In CRT technology, the frequency is the most important indication for resolution because it determines how many lines you can display in a fixed area. The higer the frequency, the little space between lines, so the better the picture looks. Remember than nobody but us, video game addicts, likes black horizontal lines in their display. ^_^
Everybody else try everything possible to remove those lines (de-interlacing, line doubling, line trippling etc.).

400 lines in the full height of a 4/3 screen have most space between lines than 400 lines with black border such as in the graphics displayed by the PC-98. Those 400 actives lines have the same space than a genuine 640x480 picture. The hardware could have run at 31 kHz with lots of sync lines or black borders via software, you couldn't tell the difference.


Macaw escribió:

Anyway, in the case of most PC88 stuff and some of the 98 stuff, Its incredibly bizarre that they had to design stuff in 640x200, knowing that the height will be doubled.

Recap escribió:

I hardly believe that they used square pixels-based video hardware in the early years to design game graphics. They most likely used hardware capable of the same video modes as the target platforms -- remember that work stations and PCs weren't always like they are today and that there was a era where the pixels' aspect ratio was indeed a quite changeable thing thanks to CRT technology.

It's cheaper to increase horizontal size than vertical. Because with horizontal increase, you only need memory. With vertical increase, you need memory AND higher frequency hardware (higher bandwidth).

Back then, nobody cared about square pixel, because CRT technology is very flexible (on each scanned line, you can display whatever number of pixels you want, according to the maximum pixel clock available). Square pixel is a thing from the begining of HD era (back in early 1990's), in an effort to standardize everything. Fixed resolution panels heavily supported this movement.


Recap escribió:

Pasting here the promised PC88 Dios screenshot at its native res with 15 kHz video hardware. This is how the game looked like originally on the PC88:

http://i30.tinypic.com/2v8k9oy.jpg

Notice, despite the blurry pic (I was out of luck this time), that it has little to do with what you get with standard PC video hardware. Graphics look almost like a 16-bit console game.

C'mon boy, you need more practice (and follow my advices) ! ^^

Look at this:

http://raster.effect.free.fr/tv/Photos_ … 200_02.jpg

( [>] smaller version )


Other stuffs :

http://raster.effect.free.fr/tv/Photos_CRT_3/

Haaaaa... nothing can beats a true 15 kHz display ! :D

52 (editado por Eboshidori 15-07-2010 02:08:56)

Re: Low-res screenshots

Recap escribió:

I hear you on the KOF XII subject. I'm still to see how the game works with the system set at 480p and a 31-kHz monitor, though it can't do the background graphics any good, so I'm not holding my breath. What a waste...

What a PURE WASTE ! The most important things, on which you have your eyes every seconds, are the sprites. You can't take time to notice every little details in the background, while being able to perfectly know that the background has lot of detail (your eyes can't analyse every detail individualy, but can percieve the fact that there are lot of informations globaly).

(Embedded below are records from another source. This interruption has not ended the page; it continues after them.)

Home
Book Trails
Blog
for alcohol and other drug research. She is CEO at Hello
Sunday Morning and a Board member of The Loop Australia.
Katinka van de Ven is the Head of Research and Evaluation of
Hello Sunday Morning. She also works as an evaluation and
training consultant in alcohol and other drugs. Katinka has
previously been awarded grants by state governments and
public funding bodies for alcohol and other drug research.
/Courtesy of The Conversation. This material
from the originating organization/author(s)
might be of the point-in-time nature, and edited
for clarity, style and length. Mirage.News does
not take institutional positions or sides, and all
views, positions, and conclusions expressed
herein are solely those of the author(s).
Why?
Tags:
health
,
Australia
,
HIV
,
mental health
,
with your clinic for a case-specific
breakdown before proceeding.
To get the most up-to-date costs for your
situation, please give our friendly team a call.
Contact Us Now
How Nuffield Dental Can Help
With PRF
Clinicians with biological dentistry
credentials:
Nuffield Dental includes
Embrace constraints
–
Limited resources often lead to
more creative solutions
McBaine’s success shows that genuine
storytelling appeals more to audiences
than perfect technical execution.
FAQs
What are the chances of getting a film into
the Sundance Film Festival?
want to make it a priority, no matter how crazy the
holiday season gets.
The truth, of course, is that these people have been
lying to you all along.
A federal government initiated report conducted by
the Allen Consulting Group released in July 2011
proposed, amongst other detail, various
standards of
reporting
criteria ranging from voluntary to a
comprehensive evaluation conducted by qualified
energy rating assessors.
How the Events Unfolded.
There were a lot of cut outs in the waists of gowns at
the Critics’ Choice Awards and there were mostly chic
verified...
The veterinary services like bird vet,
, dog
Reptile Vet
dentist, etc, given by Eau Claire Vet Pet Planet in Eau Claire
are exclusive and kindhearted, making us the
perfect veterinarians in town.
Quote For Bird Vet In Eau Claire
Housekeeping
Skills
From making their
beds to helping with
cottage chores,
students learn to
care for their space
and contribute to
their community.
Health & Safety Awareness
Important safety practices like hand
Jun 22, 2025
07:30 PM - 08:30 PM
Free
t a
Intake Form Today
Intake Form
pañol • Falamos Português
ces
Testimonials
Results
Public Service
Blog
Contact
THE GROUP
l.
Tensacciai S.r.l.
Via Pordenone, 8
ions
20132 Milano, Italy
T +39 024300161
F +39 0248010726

And more importantly, you can play the game that way since the system (either, the 3-60 or the Type X 2) does support 480p. Your samples are great and necessary for showing everybody that KOF XII's graphics are ruined by lame design decisions and a full-of-shit technology

Yeah, they support 480p, but not with the maximum quality (ie: non filtred display).

The graphics of KOF XII are ruined first because of lack of 2D technology. Since many years, no hardware can display sprites anymore, everything is "flat 3D". That means lack of power and memory where 2D graphics need it.

I'm pretty sure SNK-P really began the sprites at 720p (like BlazBlue). But they quickly realised it wasn't possible to achieve the quality they wanted (lots of shades and frames). So they reduced the size (half the size), and relied on filtred shitty tricks.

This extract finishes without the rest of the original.